A strong fence makes for good neighbors:
The prospect of renting to friends and family is something that comes up from time to time. Some people like to steer clear of that practice because of the potential damage it can do to relationships. I’m normally one of those people because our relationships are too important to put in jeopardy. That being said, we’ve done it in the past – both successfully and unsuccessfully.
This topic came up when I was talking to a couple who’s planning to rent a property that adjoins theirs to some friends. The conversation was a really good reminder about what you should and shouldn’t do in order to rent to a friend and not lose the friendship. First, let me tell you what we did wrong and then how we fixed it moving forward.
We had a friend who was moving to town and needed a place short term. After dinner one night, we sat down and laid out an agreement. Basically the friend would receive discounted rent; this was to keep costs low so they could have a down payment to buy the house they were looking for. In addition to the low rent, they were required to do some maintenance on the house. We set a term on the agreement and they moved in.
The first couple of months everything was great, but then the maintenance responsibilities started getting neglected, and payments began to be late. They eventually stopped.
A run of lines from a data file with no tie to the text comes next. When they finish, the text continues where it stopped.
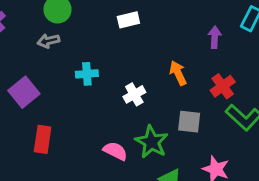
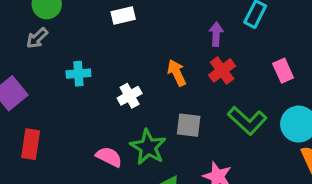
gray arrow: (48, 41) -> (37, 38), turned -30
red cross: (223, 86) -> (222, 70), moved

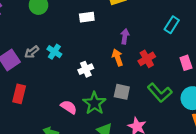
purple arrow: (216, 34) -> (125, 36), moved
gray arrow: (37, 38) -> (32, 52), moved
cyan cross: (78, 74) -> (54, 52), turned 32

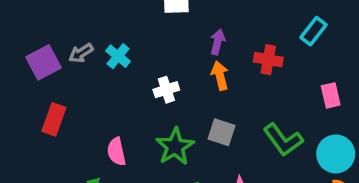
purple arrow: (125, 36) -> (218, 42), moved
red cross: (147, 59) -> (268, 60), moved, turned 35
pink semicircle: (69, 107) -> (116, 152), moved, turned -140

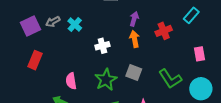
red cross: (268, 60) -> (164, 31), turned -35

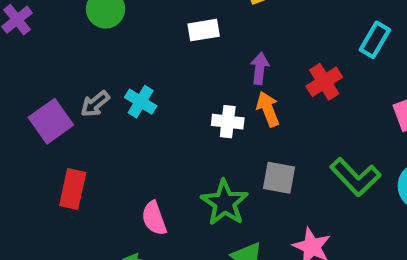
white cross: (102, 46) -> (228, 122), moved, turned 32

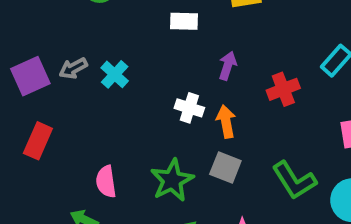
orange arrow: (268, 109) -> (226, 122), moved

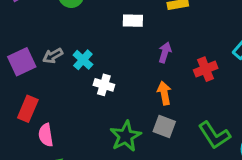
white cross: (189, 108) -> (104, 85), moved
pink semicircle: (106, 182) -> (46, 135), moved

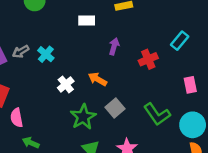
white cross: (104, 85) -> (66, 84), moved, turned 35
orange arrow: (164, 93) -> (97, 79), moved, turned -48
gray square: (164, 126) -> (115, 108), turned 30

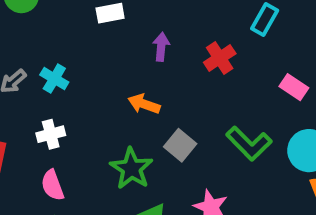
white cross: (66, 84) -> (51, 134), moved, turned 35
pink rectangle: (190, 85) -> (294, 87), turned -35
pink semicircle: (17, 118) -> (52, 185), moved

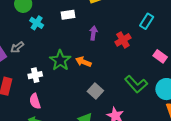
cyan cross: (54, 79) -> (37, 23), moved
gray square: (180, 145) -> (95, 91), moved
green star: (131, 168) -> (60, 60), moved

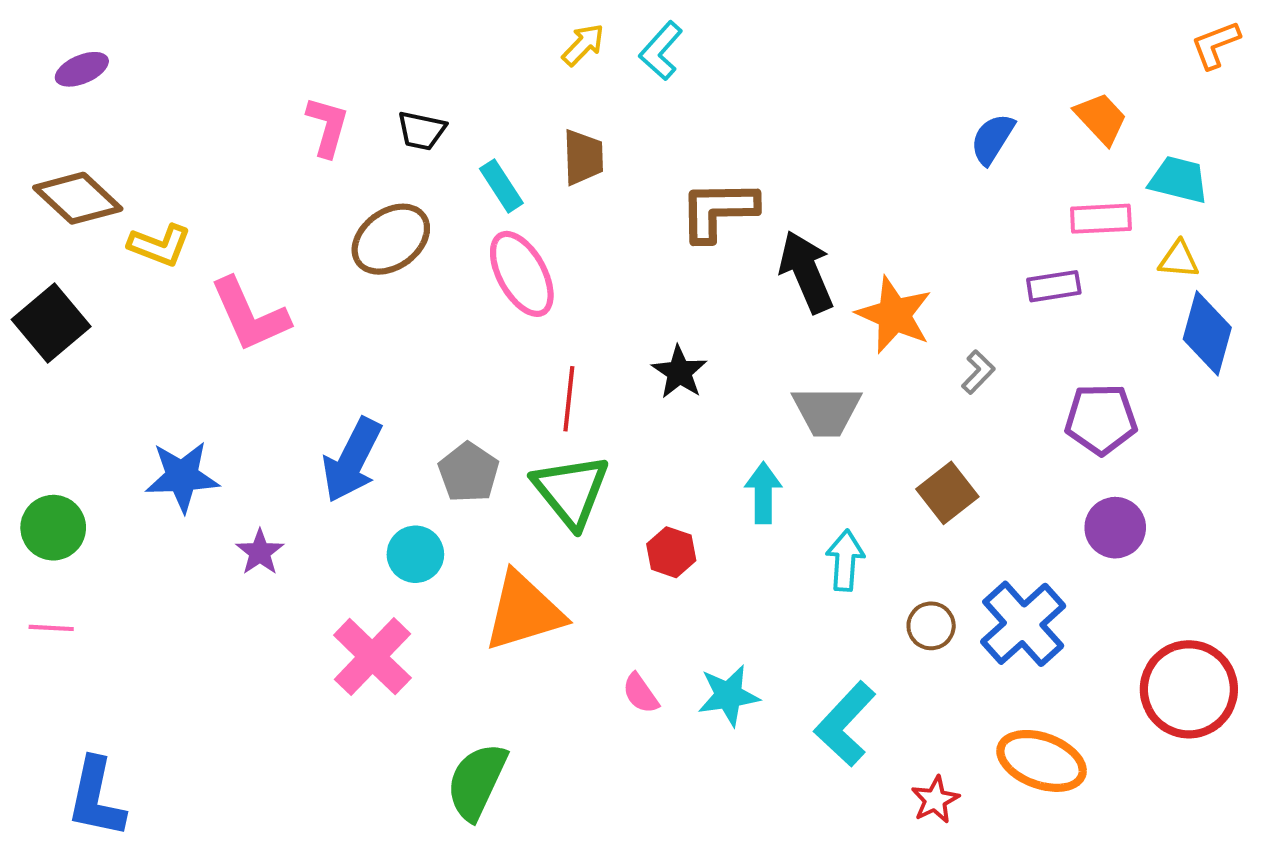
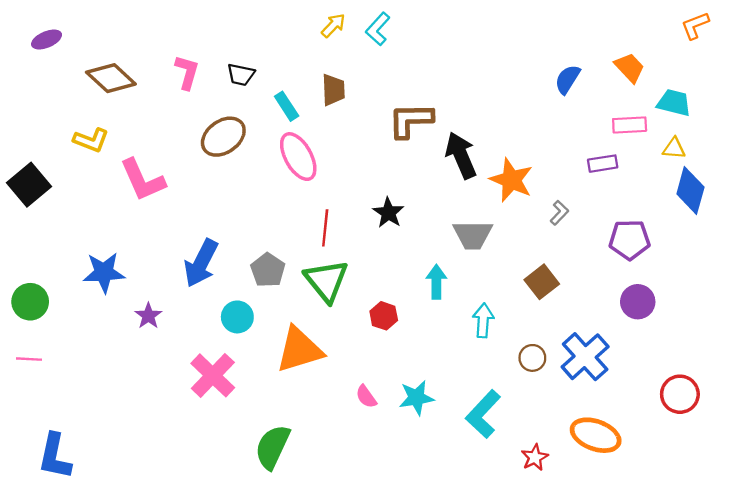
brown diamond: (78, 198) -> (111, 78), moved
red circle: (1189, 689) -> (680, 394), size x0.7

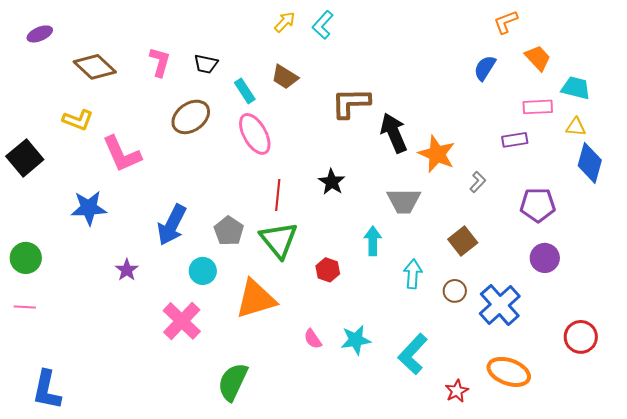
orange L-shape: (695, 25) -> (506, 22), moved
brown trapezoid: (333, 90) -> (285, 77), turned 124
blue star: (104, 272) -> (89, 208), moved
brown circle: (532, 358) -> (455, 291), moved

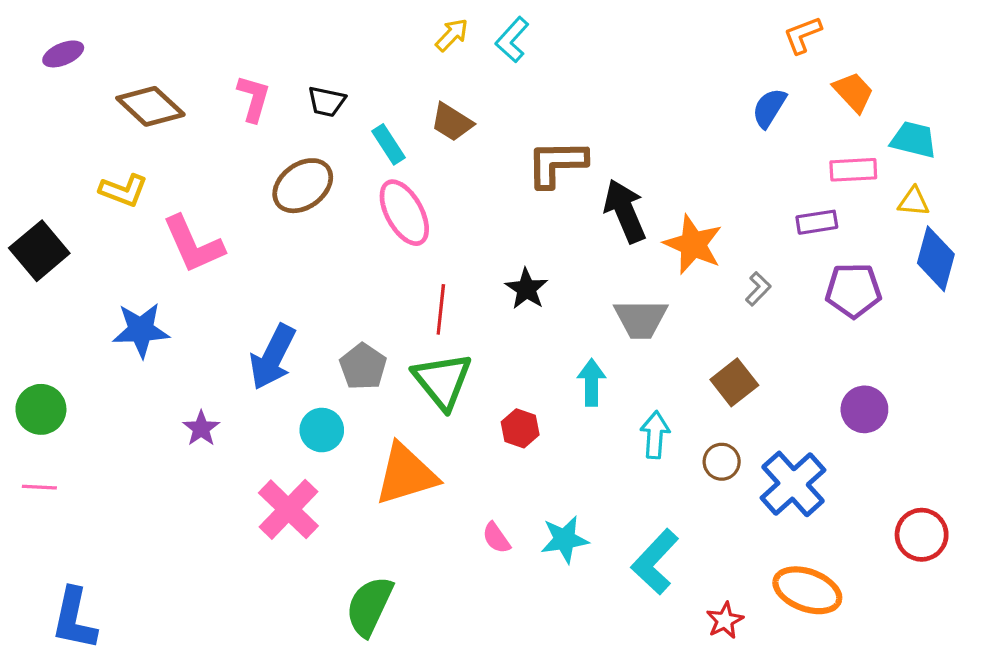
purple pentagon: (538, 205) -> (853, 290), moved

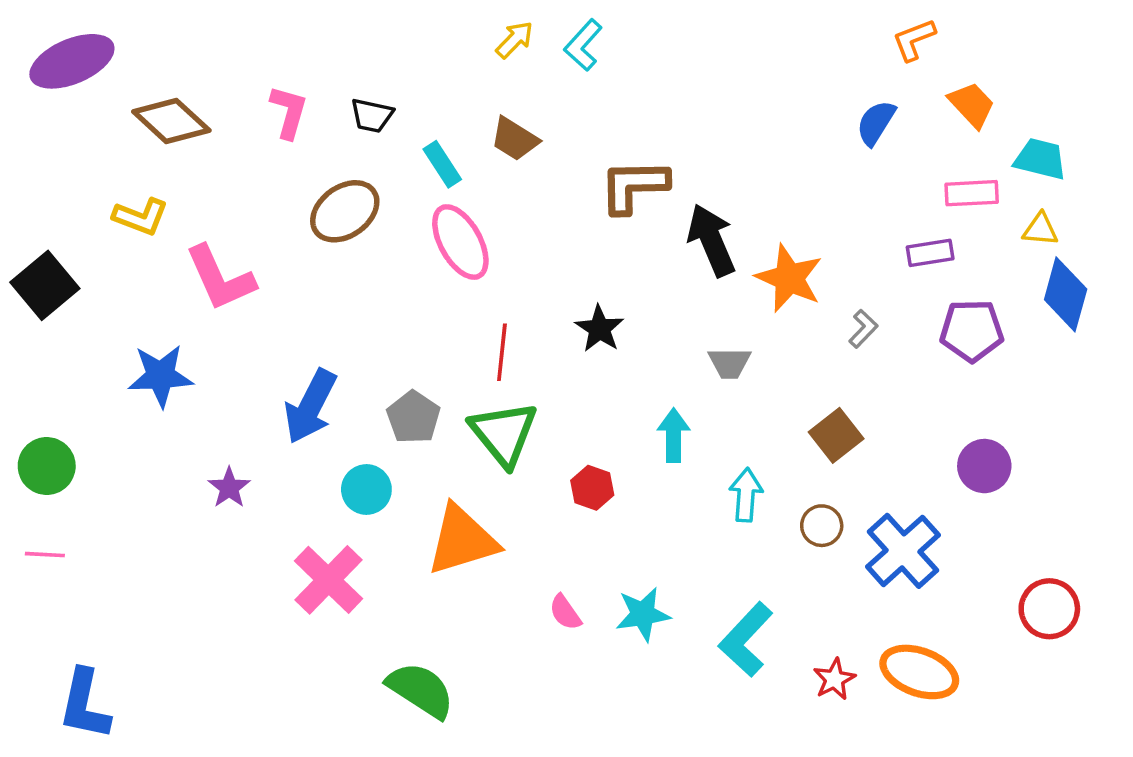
purple ellipse: (63, 54) -> (72, 61), size x1.8
gray trapezoid: (641, 319) -> (730, 363), size x0.7
green semicircle: (369, 606) -> (421, 690), turned 98
red star: (725, 620) -> (834, 679), moved

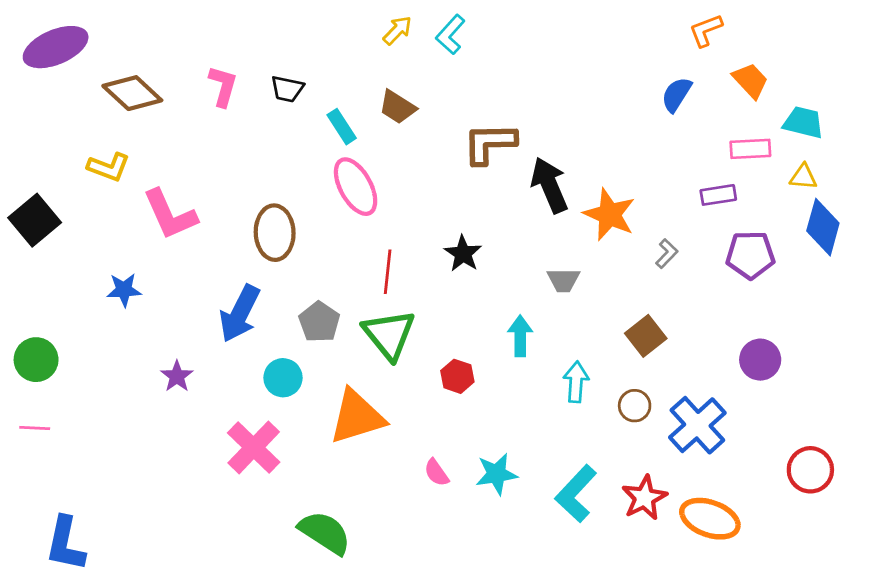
brown ellipse: (345, 211) -> (275, 233), moved, turned -56
blue star: (160, 376) -> (124, 290), size x0.7
red star: (834, 679) -> (644, 498), moved, size x1.4

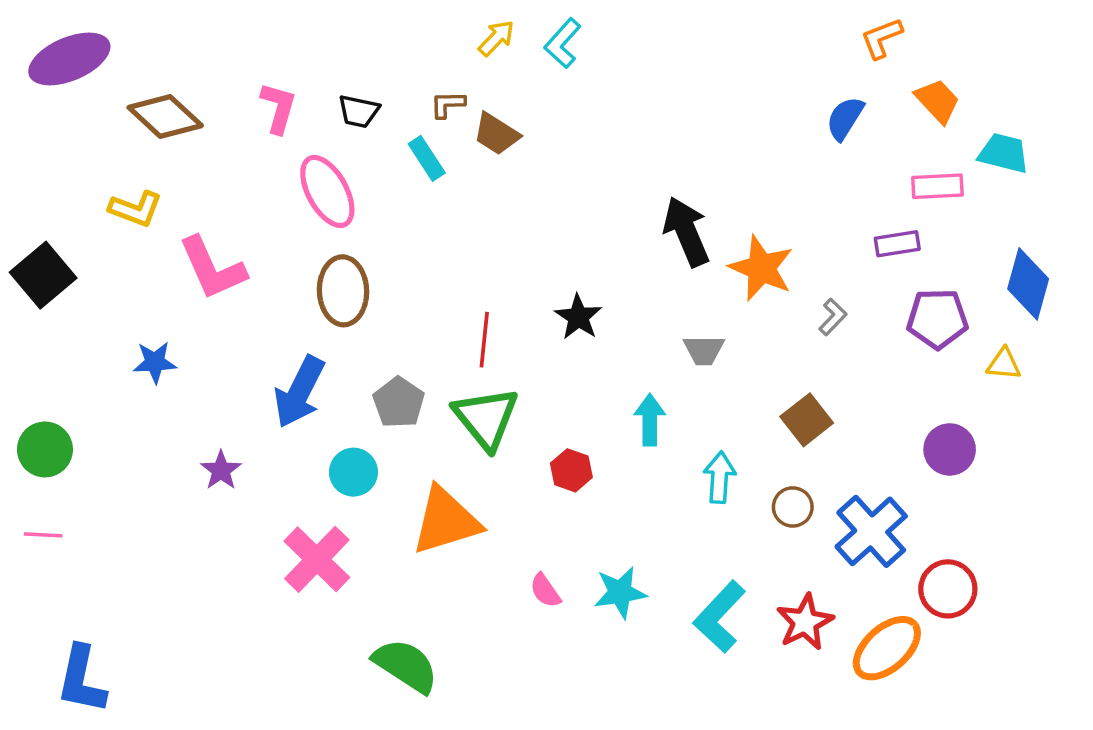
brown L-shape: (489, 143) -> (448, 104), moved, size x0.5
yellow triangle: (803, 177) -> (1004, 364), moved
pink ellipse: (356, 187) -> (327, 191), moved
red circle: (810, 470) -> (948, 589), moved
orange ellipse: (710, 519) -> (887, 648), turned -62

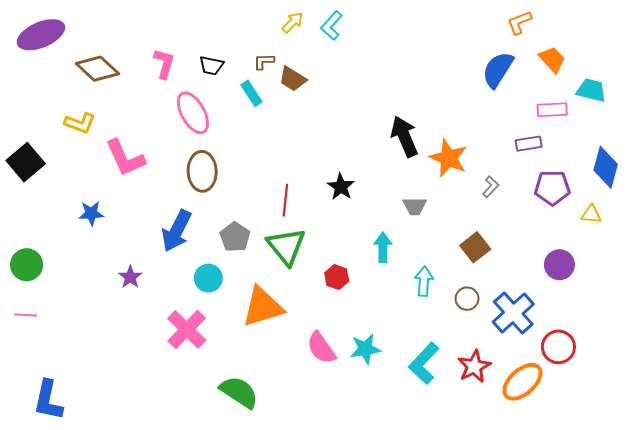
blue semicircle: (845, 118) -> (498, 70), size x1.4
pink semicircle: (545, 591) -> (321, 348), size x1.6

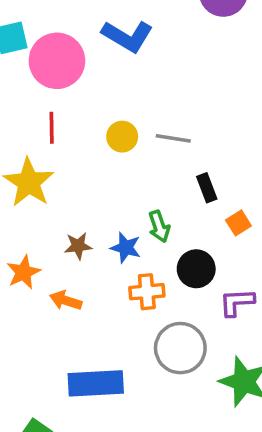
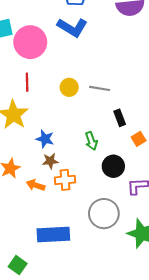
brown star: (78, 246) -> (50, 161), moved
blue star: (126, 248) -> (45, 139), moved
orange cross: (147, 292) -> (65, 180), moved

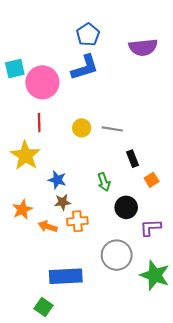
blue L-shape: (72, 27) -> (85, 67), turned -48
green square: (18, 265) -> (43, 307), moved

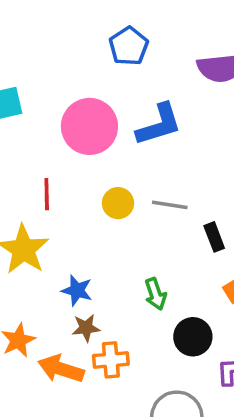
blue L-shape: (85, 67) -> (159, 125), moved
pink circle: (42, 82) -> (89, 126), moved
black rectangle: (133, 159) -> (214, 237), moved
orange arrow: (48, 226) -> (61, 369), size x1.4

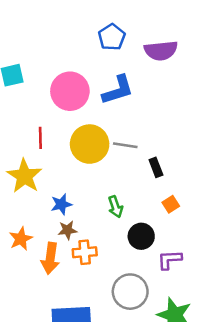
blue pentagon: (129, 46) -> (112, 37), moved
yellow circle: (118, 203) -> (90, 144), size x1.8
blue star: (77, 290) -> (61, 204), turned -30
orange arrow: (61, 369) -> (50, 258), turned -100

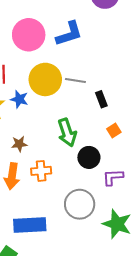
blue star: (61, 204) -> (19, 99), moved, turned 30
green arrow: (115, 207) -> (67, 132), size x1.5
brown star: (67, 230) -> (19, 144), moved

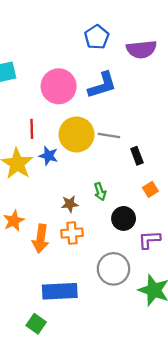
green arrow: (67, 132) -> (100, 192), size x0.6
brown star: (19, 144) -> (70, 204), moved

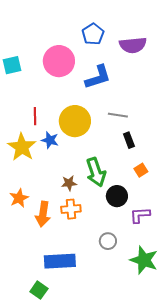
pink circle: (59, 86) -> (59, 61), moved
gray line: (109, 136) -> (118, 115), moved
green arrow: (100, 192) -> (96, 172), size x1.8
gray circle: (113, 269) -> (108, 241), size x0.6

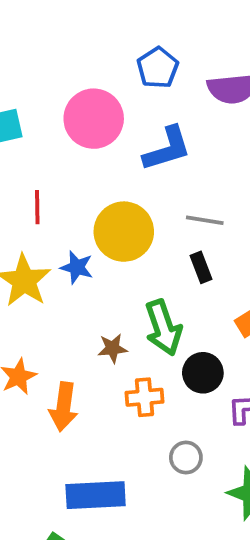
red line: (35, 116) -> (37, 207), moved
black rectangle: (129, 140) -> (201, 267), moved
orange cross: (71, 209) -> (145, 397), moved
When this happened, Ashley and I pulled out the agreement to see what we should do. That’s when it hit us like a ton of bricks: in our haste to help, we hadn’t drawn up a true lease. What we did was make an agreement with a list of obligations that didn’t define any recourse should those obligations not be honored.
Because we were dealing with a friend, we didn’t think about defining what would happen should things go sour. We didn’t think we had to – and it nearly cost us the relationship.
Moving forward, the best advice I got on this subject came from my buddy Mike Tarpey and again from my main teacher Bill Cook.
Bill put like this: anytime you enter into a business relationship with a friend, you should draw up your agreements as if you don’t know each other. Taking your friendship bias out of the equation will help you both clearly define your expectations of what will happen if things go well or if they go sour.
Tarpey told me he never has a problem renting to friends. That’s because he and his friends have a frank conversation before the arrangement begins. He tells them something like, “Renting houses is how I make my living. This agreement we’re making is a bunch of promises. I’m promising to give you a nice place to live and to take care of my landlord duties while you live here. You’re promising to do all the things a tenant is supposed to do that are set forth in this lease. I plan on keeping my promises, and I want you know that if this ruins our relationship, it will not be because I broke my promise. It will be because you chose to break yours.”
The wisdom Tarpey shared in that conversation is enormous. The point of a lease is to clearly define expectations for both parties. It lays out what the landlord expects of the tenant, it tells the tenant what the landlord will do for them, and it also lets both parties know what will happen if either of them doesn’t do what they promise.
In the case of the couple I mentioned earlier, the lease is a fence that clearly defines boundaries and expectations between friends. And as the husband so eloquently put it, for them, “a strong fence will make for good neighbors.”